Iran Morality Police May Have Been Shut Down, But No Official Word

Iran’s public prosecutor said Sunday that Tehran has shut down the country’s controversial morality police, although there was no immediate confirmation from the Interior Ministry that oversees the police unit.

Public Prosecutor Mohammad Jafar Montazeri made the announcement about abolishing the morality police, but the Iranian state media said he was not responsible for overseeing the force.

The actions of the morality police have been at the center of more than two months of deadly protests in the country after the death in mid-September of Mahsa Amini, 22, while she held in their custody after they detained her for allegedly not covering her hair properly with a hijab.

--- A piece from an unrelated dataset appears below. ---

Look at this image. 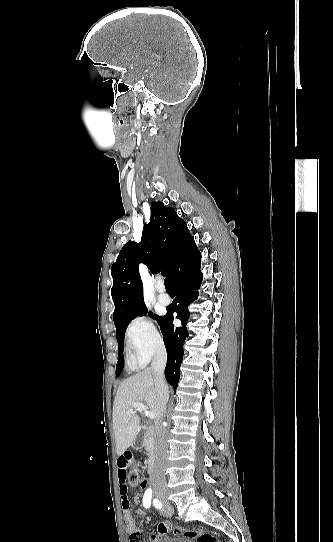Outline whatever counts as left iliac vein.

Clashes between protesters and Iranian security forces have erupted in cities nationwide, with Iran acknowledging last week that more than 300 people have been killed in the unrest. Most of those have been demonstrators, but Tehran says that several dozen security agents have also been killed.

The morality police have for years patrolled the streets in Tehran and elsewhere looking for violators, chiefly women, of the strict code of what religious authorities consider appropriate dress under Islamic dictates.

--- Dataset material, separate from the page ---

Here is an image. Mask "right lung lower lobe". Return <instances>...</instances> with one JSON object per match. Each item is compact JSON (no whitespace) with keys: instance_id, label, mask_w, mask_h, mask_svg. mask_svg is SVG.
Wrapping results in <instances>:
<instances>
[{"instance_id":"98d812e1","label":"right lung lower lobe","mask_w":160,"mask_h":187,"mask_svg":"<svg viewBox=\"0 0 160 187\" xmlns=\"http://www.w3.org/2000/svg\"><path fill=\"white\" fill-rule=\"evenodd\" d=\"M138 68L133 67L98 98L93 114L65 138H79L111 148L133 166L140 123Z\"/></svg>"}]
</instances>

Last week, Brigadier General Amirali Hajizadeh of the Islamic Revolutionary Guard Corps said in a video published by the Mehr news agency, “Everyone in the country has been affected by the death of this lady.” He said some of “the best sons of the country” had been killed in the rioting.

U.S. Secretary of State Antony Blinken was asked on CBS’s “Face the Nation” show whether the abolishment of the morality police would end the protests in Iran.

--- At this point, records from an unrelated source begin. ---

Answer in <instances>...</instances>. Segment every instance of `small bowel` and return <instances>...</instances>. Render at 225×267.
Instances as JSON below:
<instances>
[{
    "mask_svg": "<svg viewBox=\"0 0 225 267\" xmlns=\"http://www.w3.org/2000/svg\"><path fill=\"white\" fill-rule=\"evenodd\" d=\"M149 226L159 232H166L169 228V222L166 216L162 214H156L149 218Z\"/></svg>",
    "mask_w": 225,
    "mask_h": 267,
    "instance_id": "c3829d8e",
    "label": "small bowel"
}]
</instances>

“That’s up to the Iranian people,” he said. “This is about them.”

“What we’ve seen since the killing of Mahsa Amini has been the extraordinary courage of the Iranian people, especially women who’ve been leading these protests, standing up for the right to say what they want to say, wear what they want to wear,” Blinken said.

“So, if the regime has now responded in some fashion to its protests, that could be a positive thing,” he said.

“But we have to see how it plays out in practice and what the Iranian people think,” Blinken said.